According to Pendlay, an experienced lifter can snatch with a weight equal to 60–70% of his maximum (beginners typically snatch with half that weight). That is, if you want to snatch with a weight of 300 pounds (136 kg), then you should learn to squat with a much larger weight.

“You may never be strong enough. says Pendley. — There is a huge misconception that American weightlifters only care about technique, but not about strength. This accusation claims that we are all about perfecting our technique and that we don't understand the need to be strong in the squat. This is complete nonsense. In weightlifting exercises, this is the king of all exercises. To be a good weightlifter, you need to be able to squat well.”

The barbell squat is the most important assistance exercise for the lower body. For the upper body, Pendlay suggests the push press to learn how to lock and hold a heavy barbell overhead in the clean and jerk.

“Just as a good squat is important, so is upper body strength to perform a snatch or clean and jerk,” says Pendlay. - If you can't hold the barbell above your head, you can't perform the exercise. The Sung Press is our go-to exercise for strengthening the shoulders, arms, and upper back. We do not military press, because it is important for us to practice small squats and springs. But also, in weightlifting, you should not develop the habit of pressing the barbell from your shoulders.

When performing a clean and jerk, your legs push the barbell up and your arms push your body down. If you try to use your arms to push a barbell up, you will fail because, fortunately, the weight you are pushing is much more than the weight you can bench. The Swung Press allows you to lift more weight because you are using the momentum coming from your legs, so in the initial stage of lifting the bar you are using the lower bar rather than top part bodies."

The high bar squat is a version of the squat that Pendlay practices with his students. Unlike lifter squats, the bar is located on top of the trapezius muscles(not lower), the back remains straight during the exercise, and the pelvis goes down as far as possible with each repetition, breaking the parallel between the hips and the floor.

“We squat with a high bar simply because it allows us to keep our back straight while in lowest point squat, says Pendley. - If you are strong enough in the low bar squat (powerlifting squat) but not so strong in the high bar squat, then your body will automatically revert to the most comfortable way of squatting for you once the weight gets large and intimidating. But this doesn’t work at all when performing cleans. You simply can’t do the exercise leaning forward.”

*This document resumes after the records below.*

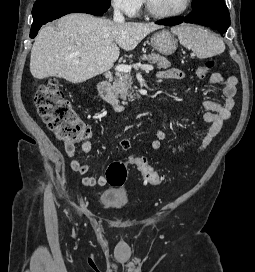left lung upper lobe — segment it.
I'll list each match as a JSON object with an SVG mask.
<instances>
[{
    "label": "left lung upper lobe",
    "instance_id": "obj_1",
    "mask_svg": "<svg viewBox=\"0 0 255 272\" xmlns=\"http://www.w3.org/2000/svg\"><path fill=\"white\" fill-rule=\"evenodd\" d=\"M204 1H206V0H194V7L198 6L199 4H201Z\"/></svg>",
    "mask_w": 255,
    "mask_h": 272
}]
</instances>
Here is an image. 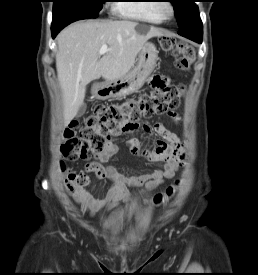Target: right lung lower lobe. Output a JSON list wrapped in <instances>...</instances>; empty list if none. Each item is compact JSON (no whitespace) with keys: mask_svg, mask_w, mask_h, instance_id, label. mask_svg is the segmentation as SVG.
Here are the masks:
<instances>
[{"mask_svg":"<svg viewBox=\"0 0 258 275\" xmlns=\"http://www.w3.org/2000/svg\"><path fill=\"white\" fill-rule=\"evenodd\" d=\"M84 19L82 17L78 16H65L60 18H53L52 26H51V32L52 37L55 38V36L59 33L60 30H62L65 26L69 25L70 23Z\"/></svg>","mask_w":258,"mask_h":275,"instance_id":"98d812e1","label":"right lung lower lobe"}]
</instances>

When performing a push press, use both types of grip – push and snatch. Start with the barbell resting on your shoulders and perform the exercise with more weight, trying to get closer to your working weights in the snatch and clean and jerk. Using light weight, the push press can be performed solely by using the momentum coming from the legs. When you lift heavy weights, your legs can only push the bar to the level of your nose, where your shoulders and arms come into play. This upper body workout is exactly what you need when you're trying to improve your performance in classical exercises using a press press.